DATA FOR THE TASK section start

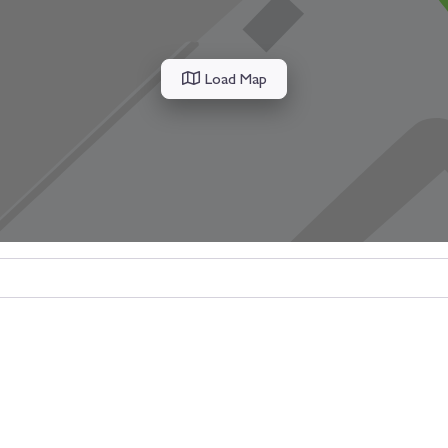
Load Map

DATA FOR THE TASK section end
DATA FOR THE TASK section start

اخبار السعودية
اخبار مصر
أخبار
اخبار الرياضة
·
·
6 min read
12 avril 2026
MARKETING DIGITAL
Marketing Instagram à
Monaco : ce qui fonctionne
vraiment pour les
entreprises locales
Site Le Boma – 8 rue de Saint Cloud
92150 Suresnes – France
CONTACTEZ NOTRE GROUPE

DATA FOR THE TASK section end

§ THE PROBLEM:
Search the entries for the word "اخبار" and pick out every line that holds it.

§ ANSWER TO THE PROBLEM:
اخبار السعودية
اخبار مصر
اخبار الرياضة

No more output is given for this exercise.